**The problem**
Look below for the line holding "カーセブン帯広柏林台店" and the line holding "ongekende klasse. Creëer". Transcribe exactly those lines and all lines between them, nothing more.

Dataset items
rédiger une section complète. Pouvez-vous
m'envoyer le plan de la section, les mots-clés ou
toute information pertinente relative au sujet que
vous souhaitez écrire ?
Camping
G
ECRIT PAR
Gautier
--
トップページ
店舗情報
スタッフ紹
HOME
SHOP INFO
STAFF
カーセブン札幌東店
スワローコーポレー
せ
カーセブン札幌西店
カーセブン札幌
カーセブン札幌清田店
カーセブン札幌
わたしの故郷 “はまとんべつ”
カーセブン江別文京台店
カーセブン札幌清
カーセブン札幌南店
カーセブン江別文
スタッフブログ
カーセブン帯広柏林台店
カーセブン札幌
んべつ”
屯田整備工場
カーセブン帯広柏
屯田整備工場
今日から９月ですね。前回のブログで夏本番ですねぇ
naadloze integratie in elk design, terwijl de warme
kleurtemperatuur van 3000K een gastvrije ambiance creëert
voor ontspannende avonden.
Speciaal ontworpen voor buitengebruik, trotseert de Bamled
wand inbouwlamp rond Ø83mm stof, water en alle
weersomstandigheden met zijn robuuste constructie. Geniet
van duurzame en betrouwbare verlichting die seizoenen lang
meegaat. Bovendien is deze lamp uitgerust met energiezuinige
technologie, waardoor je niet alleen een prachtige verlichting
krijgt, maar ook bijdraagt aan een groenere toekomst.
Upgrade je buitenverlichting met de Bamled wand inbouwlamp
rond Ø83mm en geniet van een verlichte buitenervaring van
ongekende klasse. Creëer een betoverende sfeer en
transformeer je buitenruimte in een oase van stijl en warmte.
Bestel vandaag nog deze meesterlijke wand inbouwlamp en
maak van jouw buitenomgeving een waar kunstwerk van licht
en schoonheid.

**Result of this exercise**
カーセブン帯広柏林台店
カーセブン札幌
んべつ”
屯田整備工場
カーセブン帯広柏
屯田整備工場
今日から９月ですね。前回のブログで夏本番ですねぇ
naadloze integratie in elk design, terwijl de warme
kleurtemperatuur van 3000K een gastvrije ambiance creëert
voor ontspannende avonden.
Speciaal ontworpen voor buitengebruik, trotseert de Bamled
wand inbouwlamp rond Ø83mm stof, water en alle
weersomstandigheden met zijn robuuste constructie. Geniet
van duurzame en betrouwbare verlichting die seizoenen lang
meegaat. Bovendien is deze lamp uitgerust met energiezuinige
technologie, waardoor je niet alleen een prachtige verlichting
krijgt, maar ook bijdraagt aan een groenere toekomst.
Upgrade je buitenverlichting met de Bamled wand inbouwlamp
rond Ø83mm en geniet van een verlichte buitenervaring van
ongekende klasse. Creëer een betoverende sfeer en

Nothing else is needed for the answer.